And yes, I actually mean bare metal as in “no operating system”. When I first got the idea to tinker with WASM it was due to my interest in Rust. Being an embedded software developer I naturally wanted WASM to run on an embedded platform. There already is a runtime that does this, but it is written in C, which I loathe and also has no testcoverage to speak of.
So, I set out to write a WASM runtime for Cortex M4 machines with as little as 96 KiB of RAM.
Constraints:
- I assume, that I will execute the majority of the code from flash to conserve RAM
- The runtime will not use any dynamically allocated memory, all memory shall be provided by the hosting app
- It will be written in Rust in a no_std environment
First steps: The darn format
One could think that a format as well supported as WASM should be very well specified – however, the documentation for the WASM binary format, while complete, is lackluster. The information needed to parse a file is littered in a host of webpages, which makes finding anything a pain in the butt. And even then, the documentation somewhat lacks in clarity, allthewhile being – IMHO – overly formal. It took me a good while to actually figure out the anatomy of a WASM file. But, right of the bat, another problem was so solve:
Allocations, allocations, allocations…
…are verboten. This is due to me working in a no_std environment, where – by default – no allocator is available. The hosting app is supposed to supply me with all the memory I need, that means:
- A bunch of bytes to store my state.
- The RAM available for the WASM program.
- Some place to store the interpreter stack
The former is pretty simple, I’ll just accept a pointer to a static array. The latter two however pose a problem, as I will usually not exactly know how much memory I need, as this will actually depend on the WASM file in question. For now, I resort to extracting as little data from the file as possible by only retrieving the locations of all sections in the file – I hope I’ll be able to actually parse the sections when needed. Essentially I’ll try to execute from flash as much as possbible and only keep some lookup table in RAM. This will no doubt hurt performance in the long run, however I’m just in this to see if I can actually pull this off, so there’s no need for stellar performance.

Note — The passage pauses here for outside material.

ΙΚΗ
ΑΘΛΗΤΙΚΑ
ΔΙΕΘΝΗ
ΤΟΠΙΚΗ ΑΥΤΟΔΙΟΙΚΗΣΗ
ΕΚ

Getting a bare-bones version to run
After much cursing I finally got to a point where I have a very crude version of a wasm binary parser, that is able to resolve the correct codesection for a given export. Horray. For now I’ve stuck to using fixed size buffers for all elements (which is obviously a bad idea), however, I might actually get around that as:
- I do not really need to keep the tables in RAM, a lot of the interesting tables have fixed entry sizes, which allows direct access if I know the index, meaning I can do this from flash and only need the start address of the respective table.

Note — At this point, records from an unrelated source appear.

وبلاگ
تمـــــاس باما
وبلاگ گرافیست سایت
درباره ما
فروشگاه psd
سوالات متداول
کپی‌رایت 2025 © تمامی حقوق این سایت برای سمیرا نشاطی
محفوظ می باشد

- For performance reasons I will probably keep the indices of the codesegment in memory, so I can easily lookup functions (see last section).
The biggie, still looming: I might not get around the need for an allocator. I actually might end up writing my own allocator to only manage the memory assigned to the runtime by the hostprogram, as I don’t want to set a global allocator. This will also effectively compartmentalize the memory of a given module as well.

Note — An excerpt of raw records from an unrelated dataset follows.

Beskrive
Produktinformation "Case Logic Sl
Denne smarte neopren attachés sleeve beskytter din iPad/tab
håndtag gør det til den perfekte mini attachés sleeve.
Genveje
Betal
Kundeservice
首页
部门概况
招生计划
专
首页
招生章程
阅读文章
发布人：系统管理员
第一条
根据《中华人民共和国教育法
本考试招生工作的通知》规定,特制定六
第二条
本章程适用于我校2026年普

Also: Since I’ve only been toying (and will be for some time to come), I guess I will have a major overhaul at some point, in order to acutally get the thing to run on the M4. Until now I’ve been toying in an environment which is close to the M4 but still runs my desktop.
What’s next?
As mentioned I’ve got something that somewhat resembles a binary parser and also have implemented a handful of opcodes. For now this shall suffice and I’ll work towards deploying the thing towards the M4.